Phase 1 of this initiative was focused on expanding human resources. WGRF supported the Universities of Alberta, Manitoba, and Saskatchewan in their vision to establish Research Chairs.
“We also tripled investments in Graduate Scholarships at Universities of Alberta, Manitoba and Saskatchewan,” added Patterson.
In 2019, the WGRF initiated Phase 2 of its capacity-building initiative — a competitive, proposal-based process to expand the tools (infrastructure and equipment) necessary to accelerate crop research for the benefit of field crop farmers in Western Canada.
“WGRF is projecting over $53 million of research funding over the next four years for new and ongoing initiatives,” explains Patterson. “This includes the Phase 1 and Phase 2 Capacity Initiatives, Five Research Clusters, and funding for both new and ongoing research projects.
Industry Changes Coming
Like any industry, Degenhardt says there will be significant changes in agriculture over the next five to 10 years. Continuing to fund research will help farmers stay in the game and get a good return.
“We are in the early stages. WGRF is conducting stakeholder consultations to identify and confirm cross-cutting crop production issues of greatest concern to farmers. We are currently reaching out to farmers, scientists, industry, and agronomists to develop a farmer-focused research plan. We will have more details as we progress, but the goal is to renew the WGRF research plan to drive long-term, sustainable impact on western Canadian field crop farmers and their profitability.”

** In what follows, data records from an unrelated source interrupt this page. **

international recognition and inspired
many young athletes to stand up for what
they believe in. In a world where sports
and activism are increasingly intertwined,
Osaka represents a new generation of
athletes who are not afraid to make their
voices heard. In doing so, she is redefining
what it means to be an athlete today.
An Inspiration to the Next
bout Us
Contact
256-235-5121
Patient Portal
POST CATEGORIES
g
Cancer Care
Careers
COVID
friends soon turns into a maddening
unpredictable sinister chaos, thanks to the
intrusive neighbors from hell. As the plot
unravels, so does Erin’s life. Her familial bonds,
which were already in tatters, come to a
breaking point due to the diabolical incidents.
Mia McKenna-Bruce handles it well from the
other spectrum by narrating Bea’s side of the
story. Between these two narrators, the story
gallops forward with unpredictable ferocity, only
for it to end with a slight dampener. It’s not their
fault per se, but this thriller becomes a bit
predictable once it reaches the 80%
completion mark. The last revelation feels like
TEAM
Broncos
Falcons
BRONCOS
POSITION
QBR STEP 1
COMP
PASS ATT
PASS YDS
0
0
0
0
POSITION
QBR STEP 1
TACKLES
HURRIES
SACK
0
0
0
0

When asked how important the WGRF has been to the seed industry with respect to variety development, Degenhardt doesn’t hesitate.
“WGRF has an impressive record of funding wheat and barley variety development through the years, but it does not stop there. WGRF funds variety development in 15 different crops with the goal of helping deliver farmers varieties that not only offer higher yields but improved end-use properties, and better disease and insect resistance. The agronomy research we fund also contributes by helping to unlock the genetic potential of these varieties for higher yields.”
Graf concurs and adds, “WGRF has had a huge impact in all aspects of the western Canadian grain industry. The scope of that impact encompasses projects from that of basic higher risk research to the applied disciplines of plant breeding and agronomy. WGRF’s involvement in funding plant breeding since 1995 effectively doubled the rate of yield increase in western Canadian wheat. That’s huge.”
As for what the next year or two holds for the Western Grains Research Foundation, Patterson says COVID has obviously affected everything including research, scientists and organizations that fund the research.
“However, we’ve got over 170 projects that we’re currently funding. Most projects are going to be impacted, but we don’t know the extent to it yet. It’s unlikely that any WGRF-funded research will be cancelled because the foundation supports multi-year projects, over three to five years. We will continue to work with the researchers and institutions, to give them the flexibility they need to adjust their timelines due to COVID.”
Adds Degenhardt: “There’s going to be some significant changes in agriculture over the next five to 10 years, we need to continue to fund research that will help farmers stay in the game and get a good return.”